--- Material for this exercise ---

=== Begin Enclosure ===

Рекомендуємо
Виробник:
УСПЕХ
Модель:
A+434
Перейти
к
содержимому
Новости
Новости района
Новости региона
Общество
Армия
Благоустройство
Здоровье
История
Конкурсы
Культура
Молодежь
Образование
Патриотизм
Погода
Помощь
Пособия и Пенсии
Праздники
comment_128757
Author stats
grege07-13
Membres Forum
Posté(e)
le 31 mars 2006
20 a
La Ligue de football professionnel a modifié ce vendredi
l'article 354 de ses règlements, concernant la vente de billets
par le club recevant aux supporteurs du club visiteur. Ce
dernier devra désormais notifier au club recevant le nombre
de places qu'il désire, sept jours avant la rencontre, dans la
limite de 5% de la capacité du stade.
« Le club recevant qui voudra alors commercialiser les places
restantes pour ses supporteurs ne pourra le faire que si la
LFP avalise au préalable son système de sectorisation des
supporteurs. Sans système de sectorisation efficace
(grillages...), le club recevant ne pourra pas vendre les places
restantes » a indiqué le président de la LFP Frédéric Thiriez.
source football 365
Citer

=== End Enclosure ===
=== Begin Enclosure ===

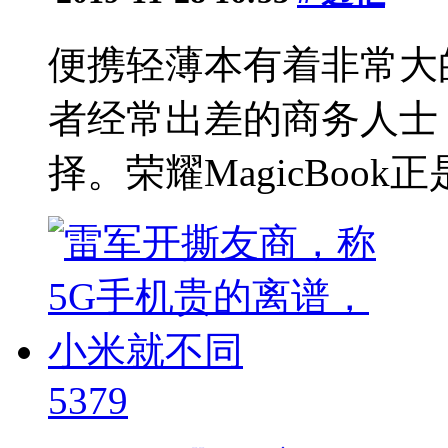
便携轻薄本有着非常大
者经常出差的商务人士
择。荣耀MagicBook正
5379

=== End Enclosure ===

--- Required action ---
Show every line above in which the word "football" occurs.

--- Answer to this problem ---
La Ligue de football professionnel a modifié ce vendredi
source football 365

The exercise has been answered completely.